No Boldrini temos um trabalho com as mães enlutadas. É um espaço para que elas falem de suas vivências, buscando enfrentar essa dura experiência. Esse trabalho tem um reflexo muito alentador para todos nós profissionais que lidamos com a morte, desmistificando os pesadelos.

Ser. Há algum serviço de apoio aos médicos do Boldrini para trabalhar esse aspecto?
Silvia.
Em geral, o médico é refratário a esse tipo de apoio. Como foi preparado para curar as pessoas, ele não admite a possibilidade de sentir-se fragilizado diante do outro. Isso dificulta qualquer suporte psicológico que passa pela exposição de suas dificuldades. No Boldrini estamos planejando desenvolver a ferramenta do psicodrama na prática do cuidado médico. Isso, possivelmente, permitirá por meio de inversões dos papéis – pacientes interpretam médicos e vice-versa –, maior facilidade da expressão dos sentimentos contidos.

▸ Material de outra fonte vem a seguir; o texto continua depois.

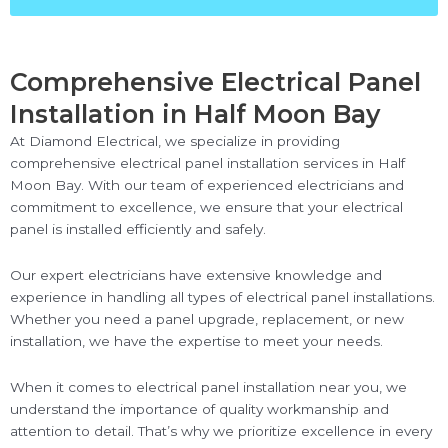
Comprehensive Electrical Panel
Installation in Half Moon Bay
At Diamond Electrical, we specialize in providing
comprehensive electrical panel installation services in Half
Moon Bay. With our team of experienced electricians and
commitment to excellence, we ensure that your electrical
panel is installed efficiently and safely.
Our expert electricians have extensive knowledge and
experience in handling all types of electrical panel installations.
Whether you need a panel upgrade, replacement, or new
installation, we have the expertise to meet your needs.
When it comes to electrical panel installation near you, we
understand the importance of quality workmanship and
attention to detail. That’s why we prioritize excellence in every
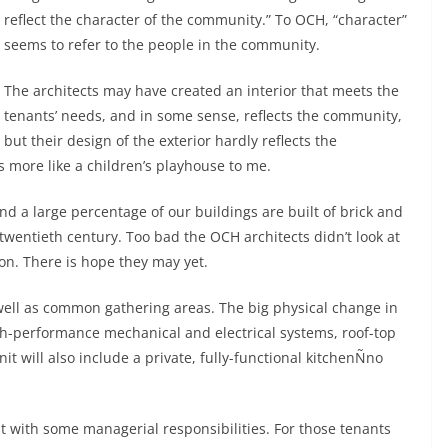
reflect the character of the community.” To OCH, “character”
seems to refer to the people in the community.
The architects may have created an interior that meets the
tenants’ needs, and in some sense, reflects the community,
but their design of the exterior hardly reflects the
s more like a children’s playhouse to me.
nd a large percentage of our buildings are built of brick and
y twentieth century. Too bad the OCH architects didn’t look at
on. There is hope they may yet.
well as common gathering areas. The big physical change in
igh-performance mechanical and electrical systems, roof-top
t will also include a private, fully-functional kitchenÑno
t with some managerial responsibilities. For those tenants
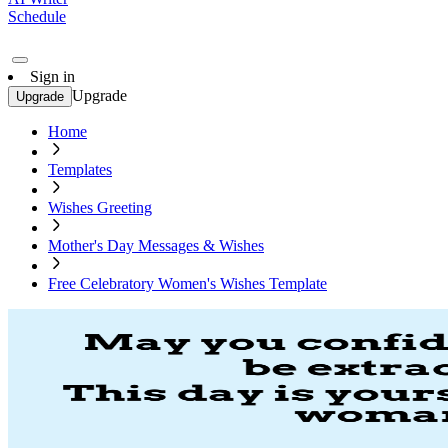
Schedule
Sign in
Upgrade
Upgrade
Home
Templates
Wishes Greeting
Mother's Day Messages & Wishes
Free Celebratory Women's Wishes Template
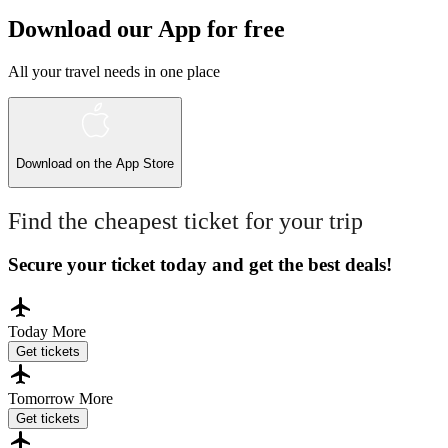
Download our App for free
All your travel needs in one place
Download on the
App Store
Find the cheapest ticket for your trip
Secure your ticket today and get the best deals!
Today
More
Get tickets
Tomorrow
More
Get tickets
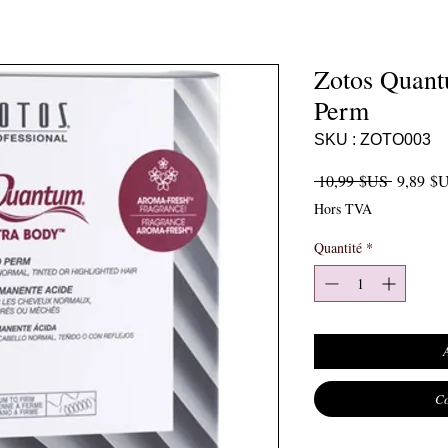
Zotos Quant
Perm
SKU : ZOTO003
Prix orig
 10,99 $US 
9,89 $
Hors TVA
Quantité
*
Co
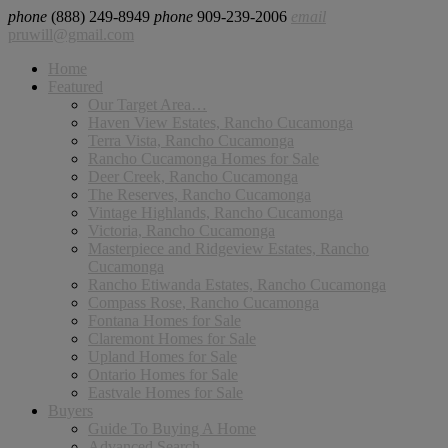
phone
(888) 249-8949
phone
909-239-2006
email
pruwill@gmail.com
Home
Featured
Our Target Area…
Haven View Estates, Rancho Cucamonga
Terra Vista, Rancho Cucamonga
Rancho Cucamonga Homes for Sale
Deer Creek, Rancho Cucamonga
The Reserves, Rancho Cucamonga
Vintage Highlands, Rancho Cucamonga
Victoria, Rancho Cucamonga
Masterpiece and Ridgeview Estates, Rancho
Cucamonga
Rancho Etiwanda Estates, Rancho Cucamonga
Compass Rose, Rancho Cucamonga
Fontana Homes for Sale
Claremont Homes for Sale
Upland Homes for Sale
Ontario Homes for Sale
Eastvale Homes for Sale
Buyers
Guide To Buying A Home
Advanced Search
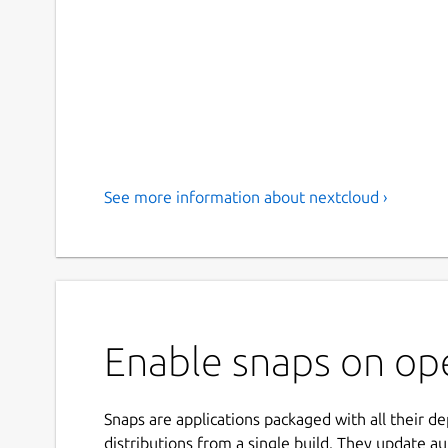
See more information about nextcloud ›
Enable snaps on op
Snaps are applications packaged with all their d
distributions from a single build. They update au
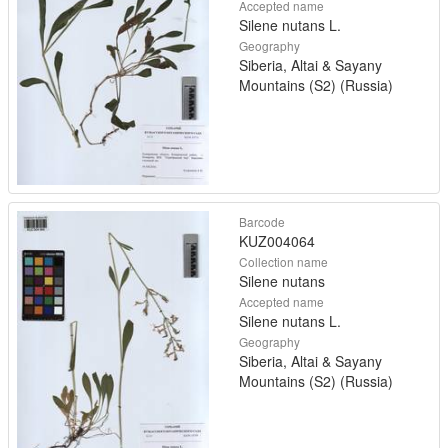
Accepted name
Silene nutans L.
Geography
Siberia, Altai & Sayany
Mountains (S2) (Russia)
Barcode
KUZ004064
Collection name
Silene nutans
Accepted name
Silene nutans L.
Geography
Siberia, Altai & Sayany
Mountains (S2) (Russia)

 Ser. As causas da leucemia são genéticas ou existem outros fatores relacionados?
Silvia.
Duas pesquisas – uma delas tomando como base populacional a cidade industrial de Manchester, na Inglaterra – apontam a possível relação entre exposição aos derivados de benzeno e metais pesados e a ocorrência de leucemia do lactente. Hoje estamos procurando ampliar esses estudos aqui no Boldrini, por meio da aplicação de questionários aos pais de lactentes com leucemia, para comprovar ou não essa relação. O Instituto Nacional do Câncer (Inca) e o Hospital de Base de Brasília também participam desse estudo.